Data shown:

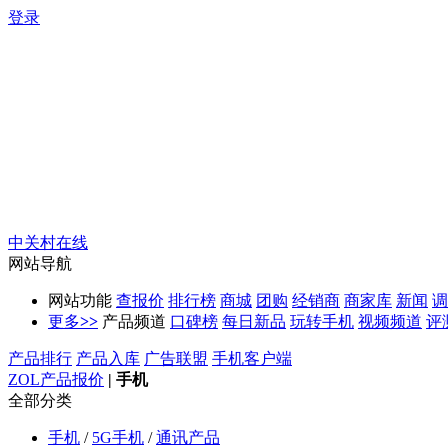
登录
中关村在线
网站导航
网站功能
查报价
排行榜
商城
团购
经销商
商家库
新闻
调
更多
>>
产品频道
口碑榜
每日新品
玩转手机
视频频道
评
产品排行
产品入库
广告联盟
手机客户端
ZOL产品报价
|
手机
全部分类
手机
/
5G手机
/
通讯产品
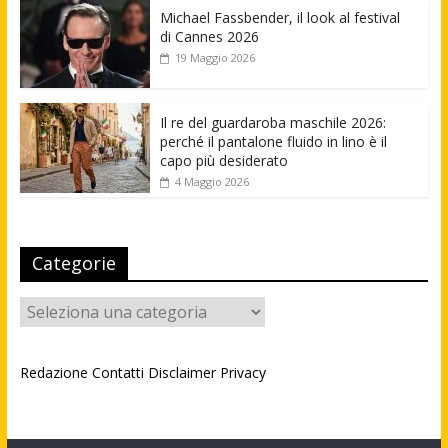
Michael Fassbender, il look al festival
di Cannes 2026
19 Maggio 2026
Il re del guardaroba maschile 2026:
perché il pantalone fluido in lino è il
capo più desiderato
4 Maggio 2026
Categorie
Categorie
Redazione
Contatti
Disclaimer
Privacy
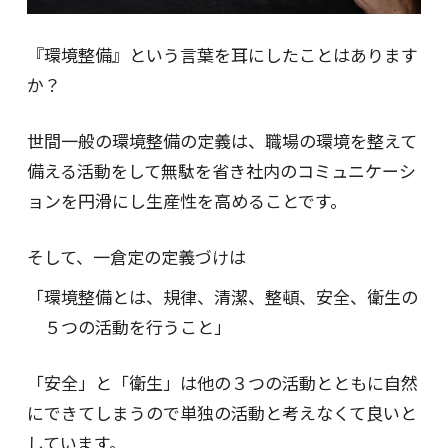
『環境整備』という言葉を耳にしたことはあります
か？
世間一般の環境整備の定義は、職場の環境を整えて
備える活動をして無駄を省き社内のコミュニケーシ
ョンを円滑にし生産性を高めることです。
そして、一倉定の定義づけは
「環境整備とは、規律、清潔、整頓、安全、衛生の
５つの活動を行うこと」
「安全」と「衛生」は他の３つの活動とともに自然
にできてしまうので単独の活動と考えなくて良いと
しています。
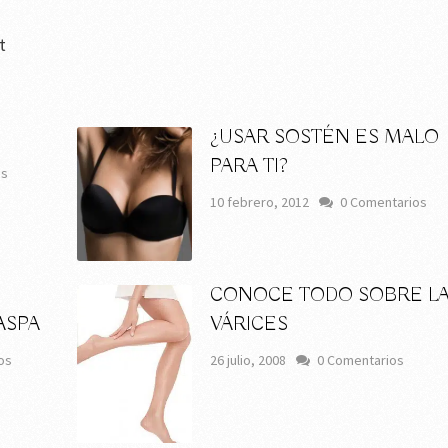
t
¿USAR SOSTÉN ES MALO
PARA TI?
os
10 febrero, 2012
0 Comentarios
CONOCE TODO SOBRE L
ASPA
VÁRICES
os
26 julio, 2008
0 Comentarios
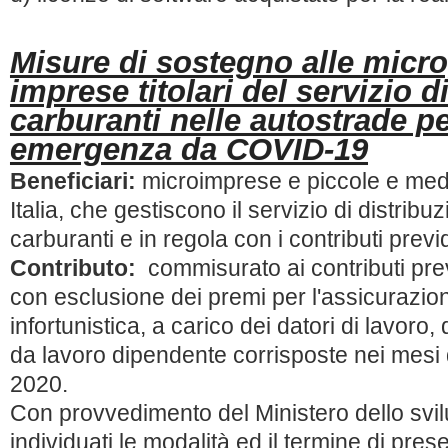
Misure di sostegno alle micro
imprese titolari del servizio d
carburanti nelle autostrade pe
emergenza da COVID-19
Beneficiari:
microimprese e piccole e med
Italia, che gestiscono il servizio di distribu
carburanti e in regola con i contributi previ
Contributo:
commisurato ai contributi prev
con esclusione dei premi per l'assicurazio
infortunistica, a carico dei datori di lavoro, 
da lavoro dipendente corrisposte nei mesi 
2020.
Con provvedimento del Ministero dello sv
individuati le modalità ed il termine di pr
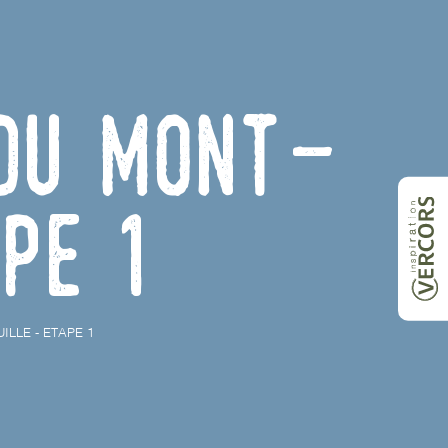
 du Mont-
pe 1
ILLE - ETAPE 1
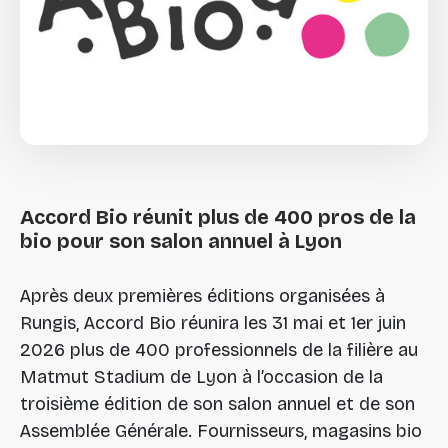
Accord
Bio
réunit
plus
de
400
pros
de
la
bio
pour
son
salon
annuel
à
Lyon
Après deux premières éditions organisées à
Rungis, Accord Bio réunira les 31 mai et 1er juin
2026 plus de 400 professionnels de la filière au
Matmut Stadium de Lyon à l’occasion de la
troisième édition de son salon annuel et de son
Assemblée Générale. Fournisseurs, magasins bio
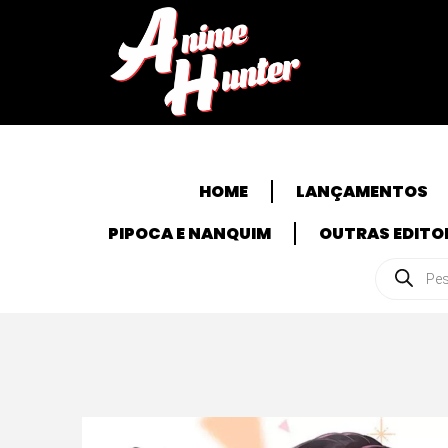
HOME
LANÇAMENTOS
PIPOCA E NANQUIM
OUTRAS EDITO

Problem description:
Each record is to be restated word for word; no picture goes in.

Worked solution:
登录
中关村在线
网站导航
网站功能
查报价
排行榜
商城
团购
经销商
商家库
新闻
调
更多
>>
产品频道
口碑榜
每日新品
玩转手机
视频频道
评
产品排行
产品入库
广告联盟
手机客户端
ZOL产品报价
|
手机
全部分类
手机
/
5G手机
/
通讯产品
Michael Fassbender, il look al festival
di Cannes 2026
19 Maggio 2026
Il re del guardaroba maschile 2026:
perché il pantalone fluido in lino è il
capo più desiderato
4 Maggio 2026
Categorie
Categorie
Redazione
Contatti
Disclaimer
Privacy
『環境整備』という言葉を耳にしたことはあります
か？
世間一般の環境整備の定義は、職場の環境を整えて
備える活動をして無駄を省き社内のコミュニケーシ
ョンを円滑にし生産性を高めることです。
そして、一倉定の定義づけは
「環境整備とは、規律、清潔、整頓、安全、衛生の
５つの活動を行うこと」
「安全」と「衛生」は他の３つの活動とともに自然
にできてしまうので単独の活動と考えなくて良いと
しています。
t
¿USAR SOSTÉN ES MALO
PARA TI?
os
10 febrero, 2012
0 Comentarios
CONOCE TODO SOBRE L
ASPA
VÁRICES
os
26 julio, 2008
0 Comentarios
Misure di sostegno alle micro
imprese titolari del servizio d
carburanti nelle autostrade pe
emergenza da COVID-19
Beneficiari:
microimprese e piccole e med
Italia, che gestiscono il servizio di distribu
carburanti e in regola con i contributi previ
Contributo:
commisurato ai contributi prev
con esclusione dei premi per l'assicurazio
infortunistica, a carico dei datori di lavoro, 
da lavoro dipendente corrisposte nei mesi 
2020.
Con provvedimento del Ministero dello sv
individuati le modalità ed il termine di pr
 du Mont-
pe 1
ILLE - ETAPE 1
Accord
Bio
réunit
plus
de
400
pros
de
la
bio
pour
son
salon
annuel
à
Lyon
Après deux premières éditions organisées à
Rungis, Accord Bio réunira les 31 mai et 1er juin
2026 plus de 400 professionnels de la filière au
Matmut Stadium de Lyon à l’occasion de la
troisième édition de son salon annuel et de son
Assemblée Générale. Fournisseurs, magasins bio
HOME
LANÇAMENTOS
PIPOCA E NANQUIM
OUTRAS EDITO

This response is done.